Though my focus in writing here for the last ten years has mostly been professional, I’ve never tried to pretend that this wasn’t a personal blog. (In fact, I dispute the distinction: my professional life is extremely personal to me, and though my focus is often on professional stuff, I’ve worked very hard not to be, as Bitch Ph.D. was fond of saying, a brain on a stick. I haven’t always succeeded, but it’s a fight worth fighting.)

That said, I’m often really uncomfortable writing about the personal-personal stuff, and so when those are the things that are taking up my brain space, I’ll tend not to post at all.

But this morning, I feel an acute need to write something, and the thing I least want to write about is the thing that’s most on my mind: R. is leaving for Paris today, and it’s not at all clear when I’ll next see him.
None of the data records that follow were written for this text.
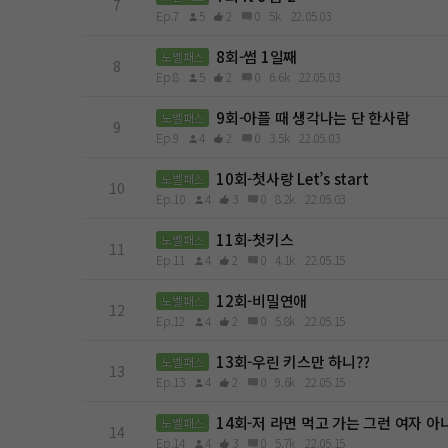
7
Ep.7
5
2
0
5k
22.05.03
8회-썸 1일째
노벨패스
8
Ep.8
5
2
0
6.6k
22.05.03
9회-아플 때 생각나는 단 한사람
노벨패스
9
Ep.9
4
2
0
3.5k
22.05.03
10회-첫사랑 Let’s start
노벨패스
10
Ep.10
4
3
0
8.2k
22.05.03
11회-첫키스
노벨패스
11
Ep.11
4
2
0
4.1k
22.05.15
12회-비밀연애
노벨패스
12
Ep.12
4
2
0
5.8k
22.05.15
13회-우린 키스만 하니??
노벨패스
13
Ep.13
4
2
0
9.6k
22.05.15
14회-저 라면 먹고 가는 그런 여자 아
노벨패스
14
Ep.14
4
3
0
5.7k
22.05.15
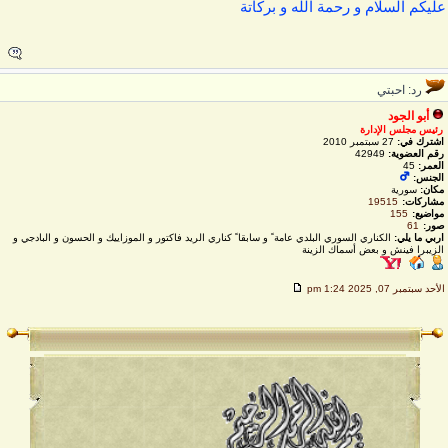
ليكم السلام و رحمة الله و بركاتة
رد: احبتي
أبو الجود
رئيس مجلس الإدارة
اشترك في:
27 سبتمبر 2010
رقم العضوية:
42949
العمر:
45
الجنس:
مكان:
سورية
مشاركات:
19515
مواضيع:
155
صور:
61
اربي ما يلي:
الكناري السوري البلدي عامة ً و سابقا ً كناري الريد فاكتور و الموزاييك و الحسون و البادجي و
الزيبرا فينش و بعض أسماك الزينة
لأحد سبتمبر 07, 2025 1:24 pm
Immediately that begins to feel overly dramatic — which is no small part of why I avoid writing about the personal-personal stuff. I’m all but positive I’ll go spend Christmas with him, and I’m fairly sure I’ll see him sometime between now and then. So it’s not like this is some grand parting, and I’m not quite immobile with grief.

But Paris is far. We’ve spent years commuting – I did the math not long ago, and of the 21 years we’ve been together, we’ve lived in different time zones for 13.5 or so. So on the one hand, Paris is just a slightly more extreme version of what we’ve been doing all along. On the other, it’s a slightly more extreme version of what we’ve been doing all along.

The good news is that we had a great few weeks together, culminating in a great birthday trip for me. And I’m in a place I love, doing stuff I love – and he will be, too.

I just keep hoping that we’ll find a way to do things we love in the same great place.

Someday.

5 thoughts on “Time Zones

  1. Gosh, I’m sending you a big hug. If we lived in the same city, I’d buy you a drink/coffee. I have seen my fair share of separations with my fiancé and they were always hard. I have all sorts of feelings when he/I have to leave, but I tell myself the same thing you do: “we do work we love.” I repeat it to myself every time he packs up for Arizona for Spring Training and leaves the house for six weeks.

    1. Thanks for this, Liana. I’m sorry we can’t have that drink/coffee, but if you find yourself passing through the city, let’s find a way to get together.

  2. I imagine the hardest part is not knowing when precisely you’ll get to see each other. My commuting work life stinks to high heaven, but at least it’s only a few days at a time, and I know exactly when I get to see my family again. It’s rarely ever more than 72 hours away.

    1. You know, I was thinking about you during this bout of whininess, Mark. That your absences are no more than 72 hours is indeed a good thing, but I continue to remind myself that there not being kids involved in my situation makes things a whole lot easier.

      It’s possible that it also allows a good bit more self-absorption in how bad I feel about all this, because there isn’t anyone else around who might feel bad about it, too.